Graph neural architecture search (GraphNAS) has recently aroused considerable attention in both academia and industry. However, two key challenges seriously hinder the further research of GraphNAS. First, since there is no consensus for the experimental setting, the empirical results in different research papers are often not comparable and even not reproducible, leading to unfair comparisons. Secondly, GraphNAS often needs extensive computations, which makes it highly inefficient and inaccessible to researchers without access to large-scale computation. To solve these challenges, we propose NAS-Bench-Graph, a tailored benchmark that supports unified, reproducible, and efficient evaluations for GraphNAS. Specifically, we construct a unified, expressive yet compact search space, covering 26, 206 unique graph neural network (GNN) architectures and propose a principled evaluation protocol. To avoid unnecessary repetitive training, we have trained and evaluated all of these architectures on nine representative graph datasets, recording detailed metrics including train, validation, and test performance in each epoch, the latency, the number of parameters, etc. Based on our proposed benchmark, the performance of GNN architectures can be directly obtained by a look-up table without any further computation, which enables fair, fully reproducible, and efficient comparisons. To demonstrate its usage, we make in-depth analyses of our proposed NAS-Bench-Graph, revealing several interesting findings for GraphNAS. We also showcase how the benchmark can be easily compatible with GraphNAS open libraries such as AutoGL and NNI. To the best of our knowledge, our work is the first benchmark for graph neural architecture search.

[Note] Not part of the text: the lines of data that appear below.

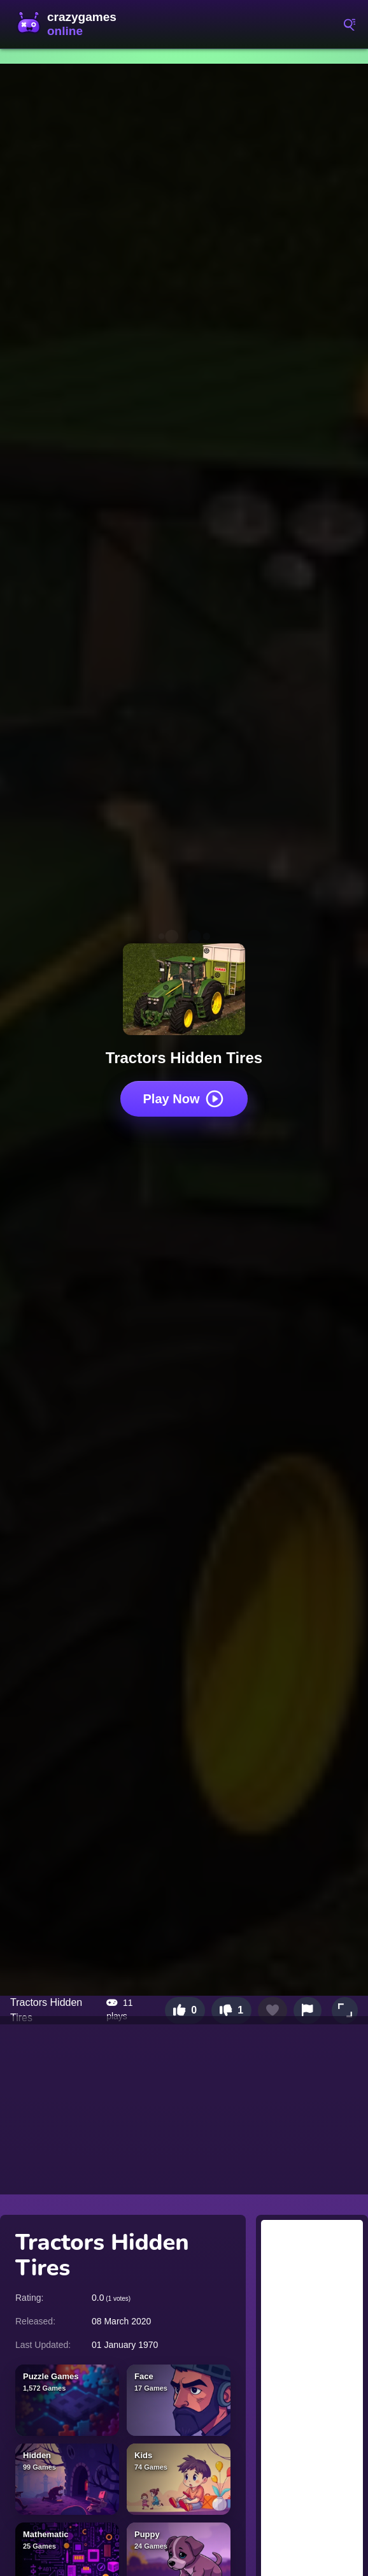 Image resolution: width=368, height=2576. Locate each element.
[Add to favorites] (272, 2010)
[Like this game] (185, 2010)
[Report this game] (308, 2010)
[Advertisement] (184, 2105)
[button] (345, 2010)
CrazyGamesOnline (70, 24)
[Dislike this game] (231, 2010) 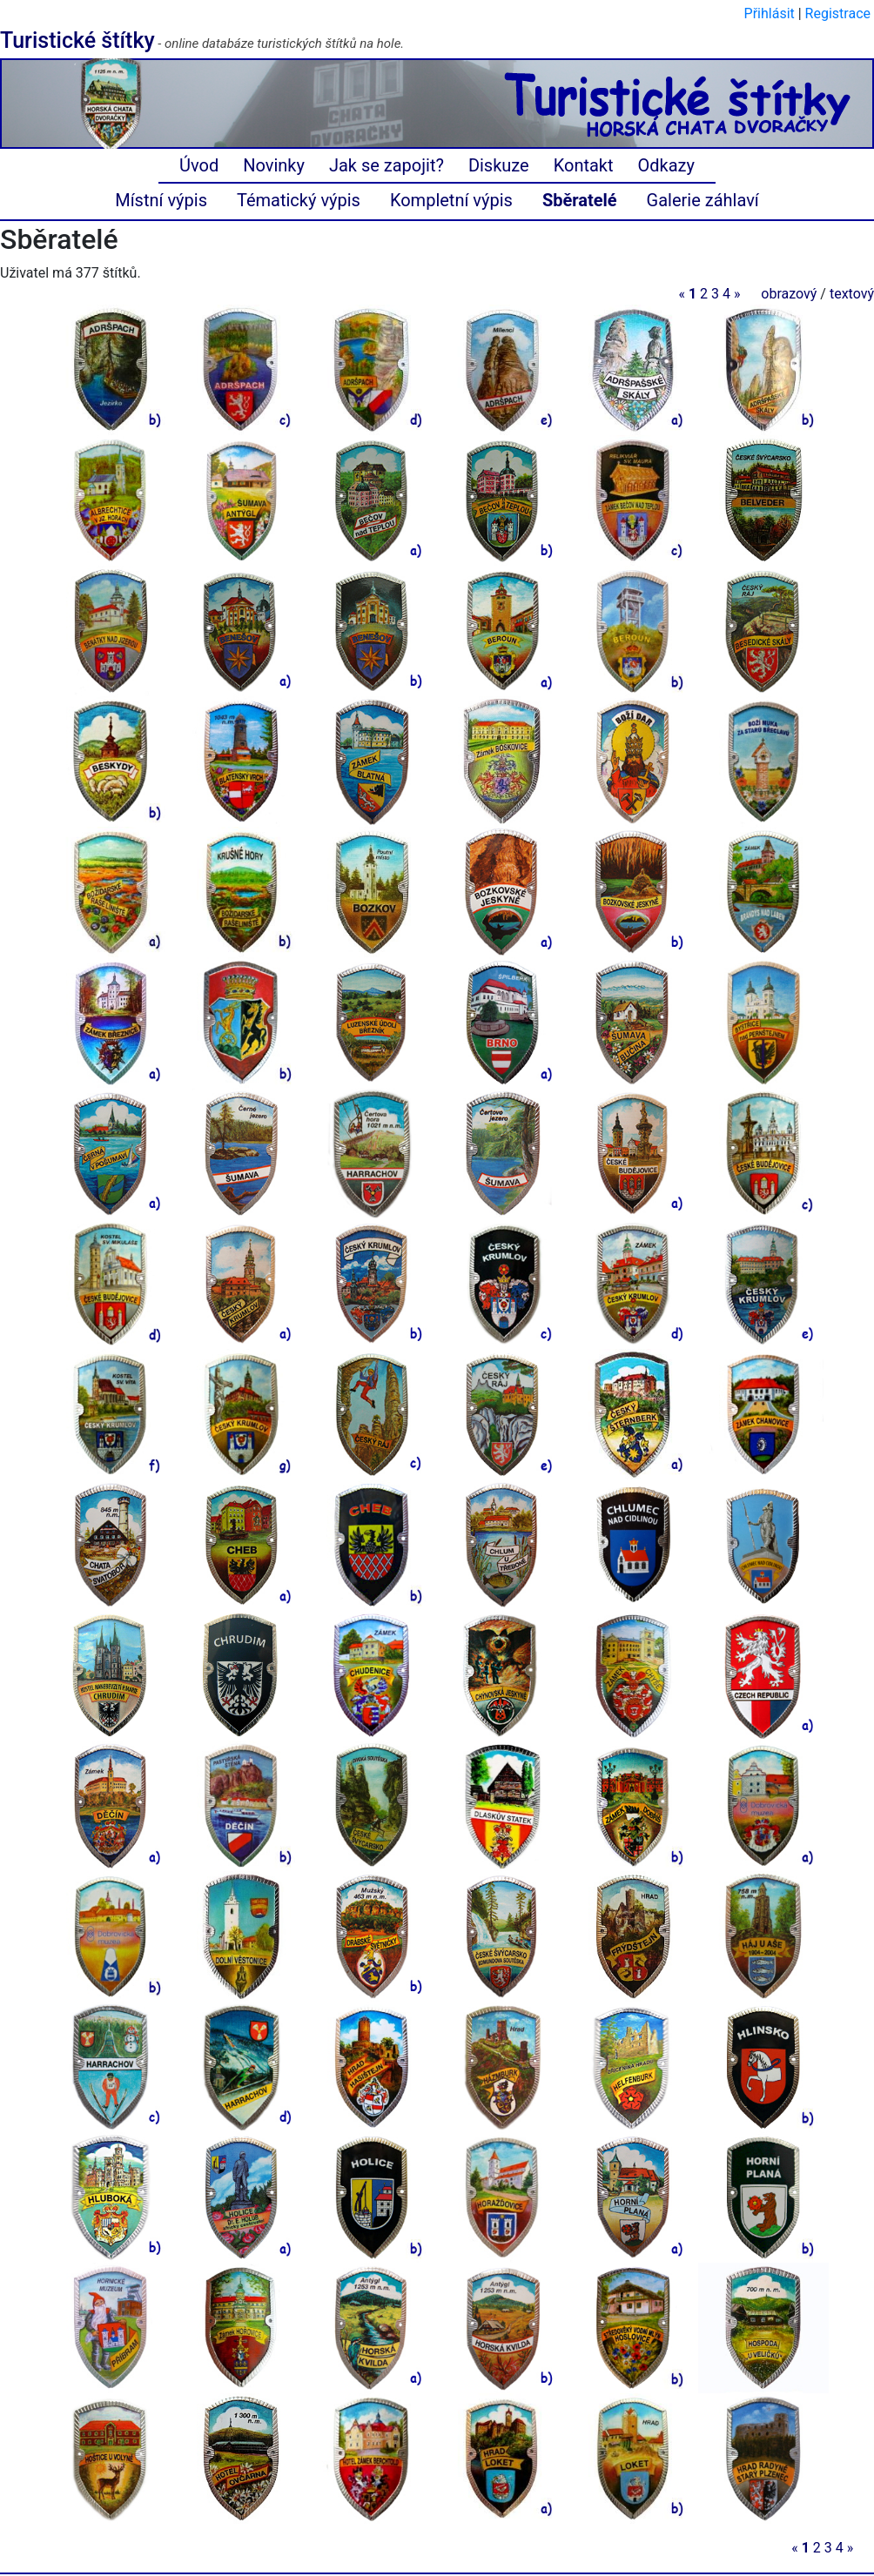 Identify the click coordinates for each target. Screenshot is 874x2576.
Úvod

NeurIPS Conference 2021 Conference Paper

Graph Differentiable Architecture Search with Structure Learning

  • Yijian Qin
  • Xin Wang
  • Zeyang Zhang
  • Wenwu Zhu

Discovering ideal Graph Neural Networks (GNNs) architectures for different tasks is labor intensive and time consuming. To save human efforts, Neural Architecture Search (NAS) recently has been used to automatically discover adequate GNN architectures for certain tasks in order to achieve competitive or even better performance compared with manually designed architectures. However, existing works utilizing NAS to search GNN structures fail to answer the question: how NAS is able to select the desired GNN architectures? In this paper, we investigate this question to solve the problem, for the first time. We conduct a measurement study with experiments to discover that gradient based NAS methods tend to select proper architectures based on the usefulness of different types of information with respect to the target task. Our explorations further show that gradient based NAS also suffers from noises hidden in the graph, resulting in searching suboptimal GNN architectures. Based on our findings, we propose a Graph differentiable Architecture Search model with Structure Optimization (GASSO), which allows differentiable search of the architecture with gradient descent and is able to discover graph neural architectures with better performance through employing graph structure learning as a denoising process in the search procedure. The proposed GASSO model is capable of simultaneously searching the optimal architecture and adaptively adjusting graph structure by jointly optimizing graph architecture search and graph structure denoising. Extensive experiments on real-world graph datasets demonstrate that our proposed GASSO model is able to achieve state-of-the-art performance compared with existing baselines.